I have ordered these from, and will order a bigger pack next time.  My plan is to use this as one of several monthly projects for an English Paper Piecing group that I want to organize at Bear Patch.  I have a couple other projects already done, each with a different shape.  If I get one or 2 more prepared, I will feel like I am ready to roll out the new group with the next batch of class offerings.  Here's another possibility--

 I introduced this project to you last December.  It has grown a little, and I have a few more pieces prepped and ready to add, just not sure what it's going to become yet!

Last week I was spent a very nice day with my little guy, Ian.  He really likes to mimic whatever he sees going on, and he learned how to use the tape measure that day.  Many things were measured!  He thought it was fun to have the tape measure clipped onto his waistband, so he could keep it with him at all times!  There have been carpenters in his basement working on some remodeling, so he is very curious about tools, etc.  With a new baby brother coming along next month, a lot of things are happening to accommodate the new addition.  So exciting!

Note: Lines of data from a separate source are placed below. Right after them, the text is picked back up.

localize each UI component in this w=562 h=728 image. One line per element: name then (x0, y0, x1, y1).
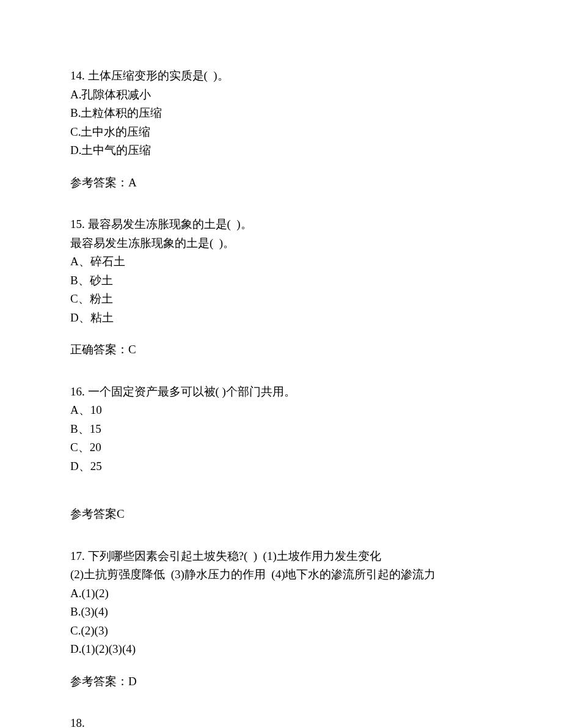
question-text: 一个固定资产最多可以被( )个部门共用。 (88, 385, 296, 398)
option-b: B.(3)(4) (70, 603, 492, 621)
option-d: D.土中气的压缩 (70, 142, 492, 160)
question-14: 14. 土体压缩变形的实质是( )。 A.孔隙体积减小 B.土粒体积的压缩 C.… (70, 67, 492, 191)
answer-label: 参考答案C (70, 506, 492, 523)
option-c: C、20 (70, 439, 492, 457)
question-stem: 16. 一个固定资产最多可以被( )个部门共用。 (70, 383, 492, 401)
option-d: D.(1)(2)(3)(4) (70, 641, 492, 658)
option-a: A.(1)(2) (70, 585, 492, 603)
option-a: A.孔隙体积减小 (70, 86, 492, 104)
option-b: B、砂土 (70, 272, 492, 290)
question-16: 16. 一个固定资产最多可以被( )个部门共用。 A、10 B、15 C、20 … (70, 383, 492, 523)
question-number: 16. (70, 385, 85, 398)
answer-label: 参考答案：A (70, 174, 492, 192)
question-number: 14. (70, 69, 85, 82)
question-stem-cont: (2)土抗剪强度降低 (3)静水压力的作用 (4)地下水的渗流所引起的渗流力 (70, 566, 492, 584)
question-stem: 17. 下列哪些因素会引起土坡失稳?( ) (1)土坡作用力发生变化 (70, 548, 492, 565)
question-number: 17. (70, 550, 85, 562)
option-d: D、25 (70, 458, 492, 476)
question-18: 18. 土坡滑动的稳定安全系数只能用滑动面上抗滑力矩与滑动力矩的比值来表示。( … (70, 715, 492, 728)
question-15: 15. 最容易发生冻胀现象的土是( )。 最容易发生冻胀现象的土是( )。 A、… (70, 216, 492, 359)
question-text: 下列哪些因素会引起土坡失稳?( ) (1)土坡作用力发生变化 (88, 550, 381, 562)
option-b: B.土粒体积的压缩 (70, 105, 492, 122)
option-b: B、15 (70, 421, 492, 438)
question-text: 最容易发生冻胀现象的土是( )。 (88, 218, 252, 230)
option-a: A、10 (70, 402, 492, 419)
option-c: C.(2)(3) (70, 622, 492, 640)
question-number: 15. (70, 218, 85, 230)
question-text: 土体压缩变形的实质是( )。 (88, 69, 229, 82)
question-17: 17. 下列哪些因素会引起土坡失稳?( ) (1)土坡作用力发生变化 (2)土抗… (70, 548, 492, 691)
answer-label: 正确答案：C (70, 341, 492, 359)
question-stem-repeat: 最容易发生冻胀现象的土是( )。 (70, 235, 492, 252)
question-stem: 14. 土体压缩变形的实质是( )。 (70, 67, 492, 85)
option-c: C、粉土 (70, 290, 492, 308)
option-a: A、碎石土 (70, 253, 492, 271)
question-number: 18. (70, 715, 492, 728)
question-stem: 15. 最容易发生冻胀现象的土是( )。 (70, 216, 492, 233)
option-c: C.土中水的压缩 (70, 123, 492, 141)
answer-label: 参考答案：D (70, 673, 492, 691)
option-d: D、粘土 (70, 309, 492, 327)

P.S.--I can see that my mini ironing board is showing a lot of scorching!  I tried to camouflage it by placing that sheet of paper on the worst area, but I don't think I was very successful!  Time for a wash, or maybe even a new one?

Sunday, February 9, 2014

starting something new

 Here are a couple of blocks that are going to be part of a new quilt--

I'm hoping to get it done in the next 2 weeks so it can be part of a class at the store.  But I also need to work on getting a light-blocking liner sewn into curtains for the nursery for our next little grandson, due to arrive later in March.  But I don't want to put that off too much, otherwise the little guy might beat his curtains into his own room!

And this little guy--

is going to learn all about being a big brother!